I learned that my parishioner died on May 2nd. Another member of our church who used to talk to him every week worried when he didn’t make his regular calling. Since the start of the pandemic, he had always tried to be the first on the phone for fear of using the receiver after an infected person. A few days later, a hospital near Fishkill called her to report her death. She became emotional recently as we spoke about the state’s handling of her case. “Life was meaningless to them,” she said of prison officials.
No one outside the prison even knew he was sick.
I lived in the shadow of my parishioner’s death for almost a year, often reverting to the sense of helplessness he felt in trying to protect his own life. Ultimately, I decided to look at the state’s response to the Covid-19 prison. What I have learned confirms the outrage and condemnation of watch groups, including the failure rating for the Covid-19 response given in New York by the Prison Policy Initiative last June.
By the spring of 2020, when my parishioner passed away and as New York City reported thousands of new cases on a daily basis statewide, it was already evident that the state was unprepared to respond to the crisis unfolding in its areas. prisons. In March of that year, Governor Andrew Cuomo proudly announced the state’s own line of hand sanitizer, “Conveniently Made by New York State.” He did not explain that the disinfectant was bottled in a state correctional facility by incarcerated people – at the same time as Covid-19 infections were skyrocketing in those places. The state actually did not require the availability of disinfectant in correctional facilities until the end of the month.
The neighborhoods close to the Fishkill assembly site were a powder keg for largely unmasked residents without adequate access to testing, but it wasn’t until mid-May – a week after my parishioner’s death – that the The state announced that it had completed the distribution of masks at its facilities. Advocacy groups say there was no constant access to masks even after that: Laurie Dick, who heads the rights group Beacon Prison Action, told me during a protest in the Outside the prison around Thanksgiving, people inside opened the windows and shouted that they needed masks. “I couldn’t believe that in November they were still wrestling with masks,” she said.

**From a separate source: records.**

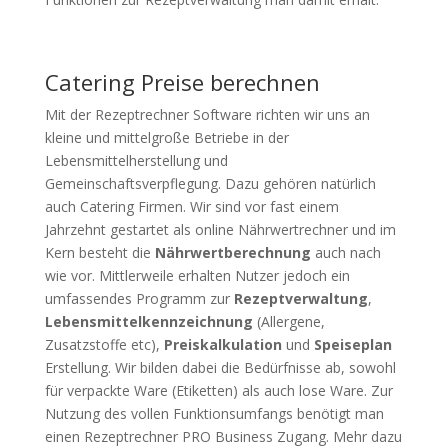
Catering Preise berechnen
Mit der Rezeptrechner Software richten wir uns an
kleine und mittelgroße Betriebe in der
Lebensmittelherstellung und
Gemeinschaftsverpflegung. Dazu gehören natürlich
auch Catering Firmen. Wir sind vor fast einem
Jahrzehnt gestartet als online Nährwertrechner und im
Kern besteht die
Nährwertberechnung
auch nach
wie vor. Mittlerweile erhalten Nutzer jedoch ein
umfassendes Programm zur
Rezeptverwaltung
,
Lebensmittelkennzeichnung
(Allergene,
Zusatzstoffe etc),
Preiskalkulation
und
Speiseplan
Erstellung. Wir bilden dabei die Bedürfnisse ab, sowohl
für verpackte Ware (Etiketten) als auch lose Ware. Zur
Nutzung des vollen Funktionsumfangs benötigt man
einen Rezeptrechner PRO Business Zugang. Mehr dazu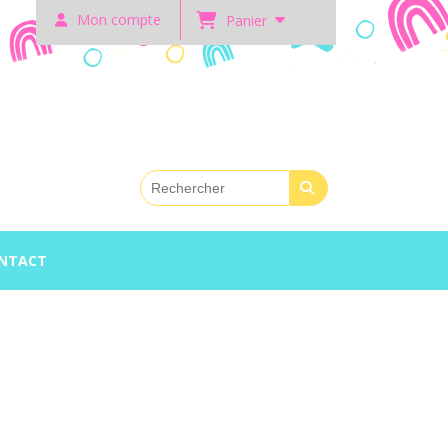
Mon compte
Panier
NTACT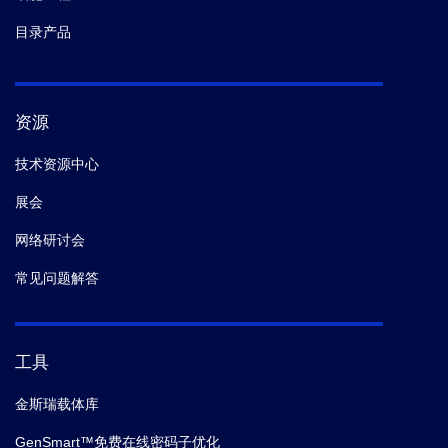
目录产品
资源
技术资源中心
展会
网络研讨会
常见问题解答
工具
金斯瑞载体库
GenSmart™免费在线密码子优化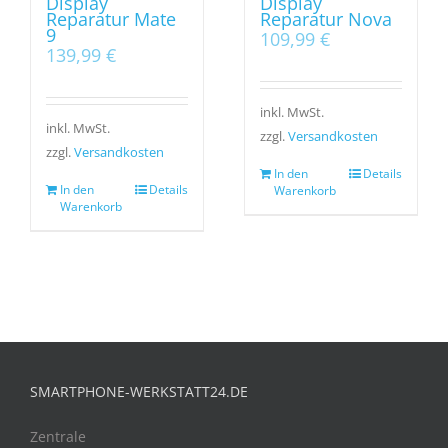
Display
Display
Reparatur Mate
Reparatur Nova
9
109,99
€
139,99
€
inkl. MwSt.
inkl. MwSt.
zzgl.
Versandkosten
zzgl.
Versandkosten
In den
Details
In den
Details
Warenkorb
Warenkorb
SMARTPHONE-WERKSTATT24.DE
Zentrale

After all this, the state has largely retained the most important measure to save lives: the vaccine. The Ministry of Health’s “phase one” vaccine eligibility list included residents of all state-run collective living spaces – except prisons. In March, Justice Alison Tuitt of the Bronx State Supreme Court ordered New York to offer vaccines to all incarcerated people, adding that their exclusion from access was “unfair and unfair.”
Who can we hold responsible for this failure to adequately protect New York State incarcerated people? I contacted the Department of Corrections and Community Supervision (DOCCS), which runs prisons in New York City, to ask who was in charge of the state’s Covid-19 prison policy. He provided me with extensive information, including this written statement: “Since the onset of the Covid-19 health crisis, NYS DOCCS has worked around the clock with the governor’s office and several state agencies to ensure the protection of both the incarcerated population and our staff. It is true that after the first peak of infections, the DOCCS implemented measures to mitigate Covid-19, including the early release of nearly 4,000 people in prison.
But the language of that statement is not clear as to who ultimately calls the shots – DOCCS or Governor Cuomo. “If we don’t know who is making the decisions, we don’t know who to hire,” said Stefen Short, a supervising attorney for the Legal Aid Society’s Prisoners’ Rights Project, which has helped to litigate the vaccine case. ‘State.